Dr. Jann: There’s a lot going on here, so let’s take it one issue at a time.
First, your partner’s parents are the hosts — they have done the inviting — and after only one year of being together, that could be a rather insensitive move. It usually takes more than a year to get in the groove when a new partner is added to the mix, especially if the former partners are equally coParenting. After only a year, people are still jockeying for position. You’re very lucky if mom is understanding and not intimidated by the fact that you’re taking on some of the mothering responsibilities when the kids are with their dad.
That said, family holiday traditions are often considered sacred by family members. That’s why it’s not a good idea to use holidays for first meetings. It makes most people uncomfortable and impacts the day — and the kids are watching. If you’re committed to going forward, it’s a better idea to meet first in a neutral setting. The ideal situation would have been to meet your partner’s ex prior to moving in and all three of you discuss how you all envision your role pertaining to the kids. (Ex-etiquette for parents rule #4, Parents make the rules, bonusparents uphold them.” Make a pact and stick to it. But, that’s in a perfect world—which this is not. You may have to do some backtracking.

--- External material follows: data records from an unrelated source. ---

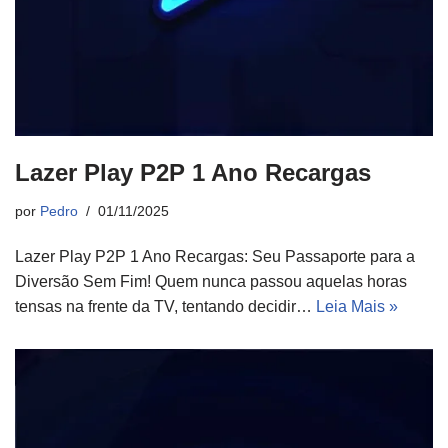
Lazer Play P2P 1 Ano Recargas
por
Pedro
01/11/2025
Lazer Play P2P 1 Ano Recargas: Seu Passaporte para a
Diversão Sem Fim! Quem nunca passou aquelas horas
tensas na frente da TV, tentando decidir…
Leia Mais »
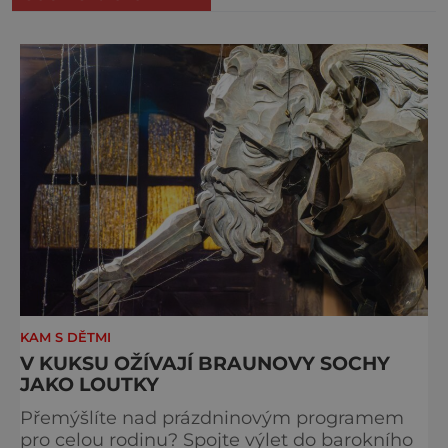
KAM S DĚTMI
V KUKSU OŽÍVAJÍ BRAUNOVY SOCHY
JAKO LOUTKY
Přemýšlíte nad prázdninovým programem
pro celou rodinu? Spojte výlet do barokního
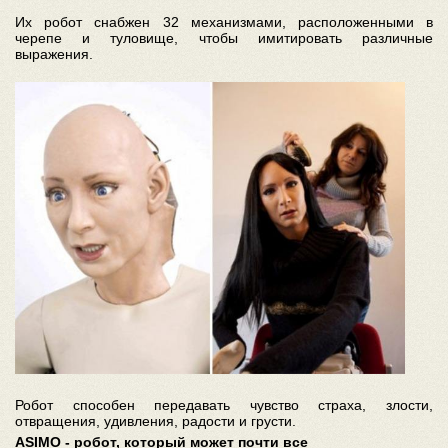
Их робот снабжен 32 механизмами, расположенными в
черепе и туловище, чтобы имитировать различные
выражения.
Робот способен передавать чувство страха, злости,
отвращения, удивления, радости и грусти.
ASIMO - робот, который может почти все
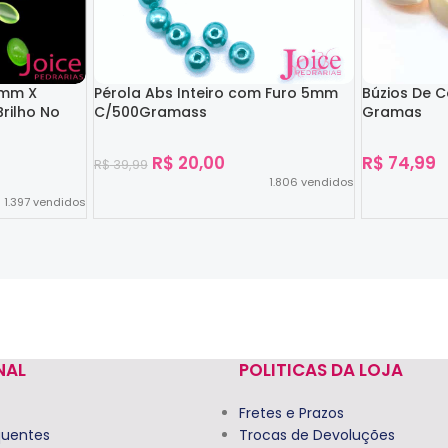
4mm X
Pérola Abs Inteiro com Furo 5mm
Búzios De 
rilho No
C/500Gramass
Gramas
R$
20,00
R$
74,99
R$
39,99
1.806
vendidos
1.397
vendidos
Ver Opções
Ver Opções
NAL
POLITICAS DA LOJA
Fretes e Prazos
quentes
Trocas de Devoluções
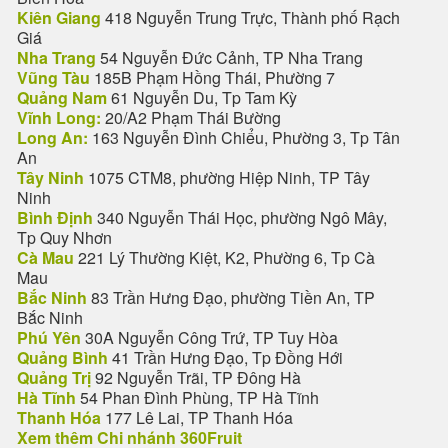
Kiên Giang
418 Nguyễn Trung Trực, Thành phố Rạch
Giá
Nha Trang
54 Nguyễn Đức Cảnh, TP Nha Trang
Vũng Tàu
185B Phạm Hồng Thái, Phường 7
Quảng Nam
61 Nguyễn Du, Tp Tam Kỳ
Vĩnh Long:
20/A2 Phạm Thái Bường
Long An:
163 Nguyễn Đình Chiểu, Phường 3, Tp Tân
An
Tây Ninh
1075 CTM8, phường Hiệp Ninh, TP Tây
Ninh
Bình Định
340 Nguyễn Thái Học, phường Ngô Mây,
Tp Quy Nhơn
Cà Mau
221 Lý Thường Kiệt, K2, Phường 6, Tp Cà
Mau
Bắc Ninh
83 Trần Hưng Đạo, phường Tiền An, TP
Bắc Ninh
Phú Yên
30A Nguyễn Công Trứ, TP Tuy Hòa
Quảng Bình
41 Trần Hưng Đạo, Tp Đồng Hới
Quảng Trị
92 Nguyễn Trãi, TP Đông Hà
Hà Tĩnh
54 Phan Đình Phùng, TP Hà Tĩnh
Thanh Hóa
177 Lê Lai, TP Thanh Hóa
Xem thêm Chi nhánh 360Fruit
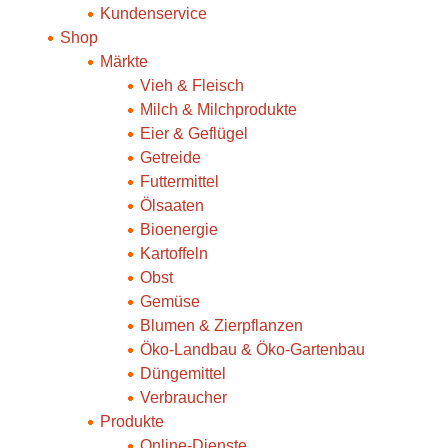
Kundenservice
Shop
Märkte
Vieh & Fleisch
Milch & Milchprodukte
Eier & Geflügel
Getreide
Futtermittel
Ölsaaten
Bioenergie
Kartoffeln
Obst
Gemüse
Blumen & Zierpflanzen
Öko-Landbau & Öko-Gartenbau
Düngemittel
Verbraucher
Produkte
Online-Dienste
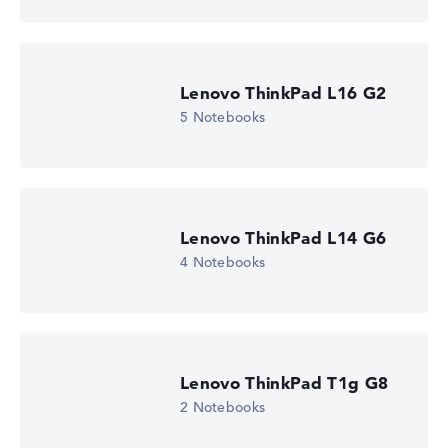
Lenovo ThinkPad L16 G2
5 Notebooks
Lenovo ThinkPad L14 G6
4 Notebooks
Lenovo ThinkPad T1g G8
2 Notebooks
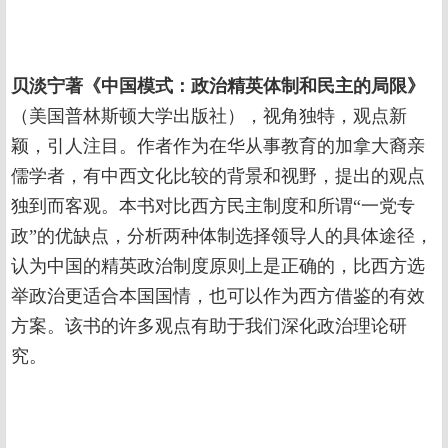
贝淡宁著《中国模式：政治精英体制和民主的局限》
（美国普林斯顿大学出版社），视角独特，观点新
颖，引人注目。作者作为在华从事教育的加拿大裔亲
儒学者，有中西文化比较的背景和视野，提出的观点
独到而客观。本书对比西方民主制度和所谓“一党专
政”的优缺点，分析两种体制选择领导人的具体途径，
认为中国的精英政治制度原则上是正确的，比西方选
举政治更适合本国国情，也可以作为西方借鉴的有效
方案。该书的许多观点有助于我们深化政治理论研
究。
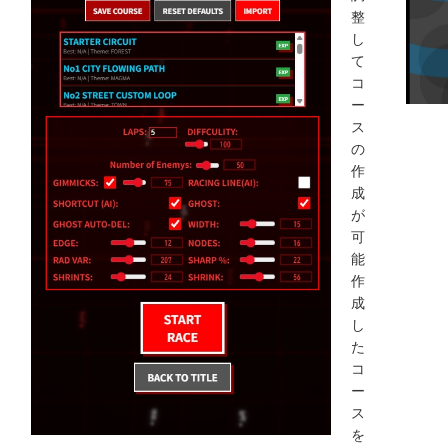
整
し
て
コ
ー
ス
の
作
成
が
可
能
作
成
し
た
コ
ー
ス
を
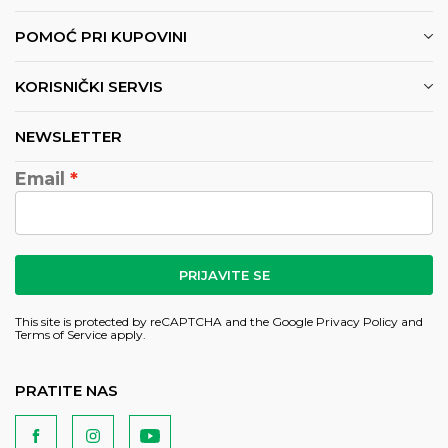
POMOĆ PRI KUPOVINI
KORISNIČKI SERVIS
NEWSLETTER
Email
PRIJAVITE SE
This site is protected by reCAPTCHA and the Google
Privacy Policy
and
Terms of Service
apply.
PRATITE NAS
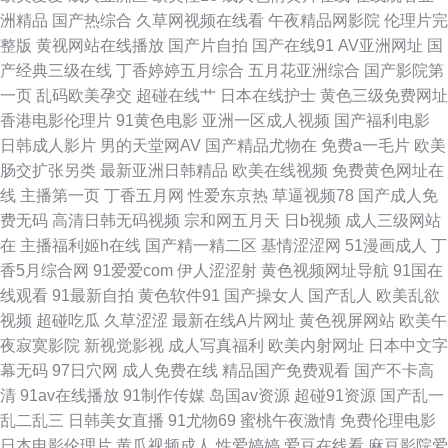
洲精品
国产热综合
久草网视频在线看
午夜精品网影院
伦理片完
新资源 www91蝌蚪自拍 阿v视频在线免费观看 影音先锋热色 www本日黄色
整版
黄视网站在线播放
国产片自拍
国产在线91
AV亚洲网址
国
产经典三级在线
丁香婷婷五月综合
五月花亚洲综合
国产影院第
九一视频色综合 熟女啪啪一区二区三区 91福利精选 豆花视频午夜场 色涩叉
一页
乱码欧美孕交
超碰在线艹
日本在线护士
黄色三级免费网址
香港电影伦理片
91黄色电影
亚洲一区成人视频
国产福利电影
蜜桃 91成长人版网 91爱啪 久久二区福利 一区二区不卡国产网站 91尤物网
日韩成人影片
男的天堂网AV
国产精品尤物在
免费a一毛片
欧美
肠交扩张另类
最新亚洲日韩精品
欧美在线视频
免费黄色网址在
站在线观看 国产午夜福利一区二区 五月天四房播播影院 91爽爽 国产区精品
线
主播第一页
丁香五月网
性爱东京热
草逼视频78
国产成人免
费无码
高清日韩无码视频
宗和网五月天
日b视频
成人三级网站
熟女 日本少妇黑森林17p 1024学生看片 91亚洲熟女 国产福利合集99 欧美
在
主播福利姬h在线
国产精一精二区
基情涩涩网
51漫画成人
丁
香5月综合网
91爱爱com
伊人涩涩射
黄色视频网址导航
91国在
性爱ay 欧美成人性色影院 91在线超碰社区 男女互肏 91蝌蚪网站 国产AV福
线观看
91最新自拍
黄色软件91
国产操女人
国产乱人
欧美乱欲
视频
超碰吃瓜
久草涩涩
最新在线A片网址
黄色视屏网站
欧美午
利 欧美瘙逼 亚洲啪啪 91探花在线吃瓜 日本123不卡 五月婷最新网址 美女视
夜寂寞影院
新视觉影视
成人写真福利
欧美内射网址
日本中文字
幕无码
97日穴网
成人免费在线
精品国产免费观看
国产不卡高
频91 91超碰色情 av资源天堂 美女影院 亚洲天堂综合激情 91社区最新网址
清
91av在线播放
91制作传媒
岛国av资源
超碰91资源
国产乱一
乱二乱三
日韩美女直播
91尤物69
蜜桃午夜激情
免费伦理电影
福利小视频1024 男人天堂com 人人人人操 a俺也要去了网址 日韩成人天堂
日本电影伦理片
黄瓜视频成人
性爱婷婷
爱豆在线看
麻豆影院爱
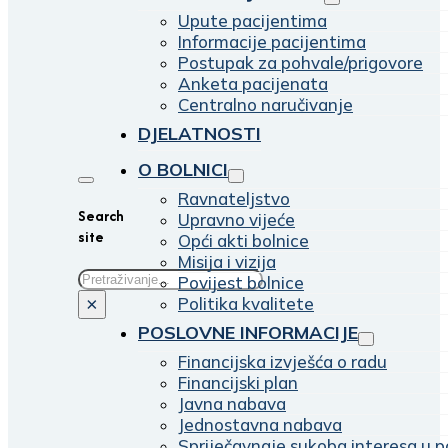
Upute pacijentima
Informacije pacijentima
Postupak za pohvale/prigovore
Anketa pacijenata
Centralno naručivanje
DJELATNOSTI
O BOLNICI
Ravnateljstvo
Search
Upravno vijeće
site
Opći akti bolnice
Misija i vizija
Traži
Povijest bolnice
Politika kvalitete
×
POSLOVNE INFORMACIJE
Financijska izvješća o radu
Financijski plan
Javna nabava
Jednostavna nabava
Spriječavnaje sukoba interesa u p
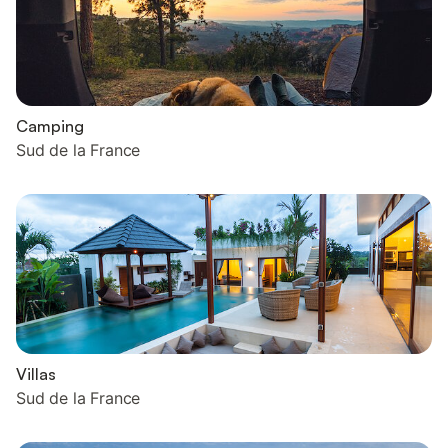
Camping
Sud de la France
Villas
Sud de la France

When extended family invites everyone, it’s usually in an effort to let the ex know he or she will not be discarded and also let the new partner know they are accepted, but this can be a disaster without the proper preparation. Since your fiance’s parents are the hosts, your fiance is the one to set the proper boundaries. If this holiday is too soon to try to all be together, tell them. The truth is, being a good coParent does not dictate that you must spend holidays together. It means you teach your children respect for their mother or father even though you’re no longer together, consult the other parent when considering decisions for the children, stay open and honest when problem solving, and use the children, not each other’s desires as the criteria for making decisions. That’s good ex-etiquette.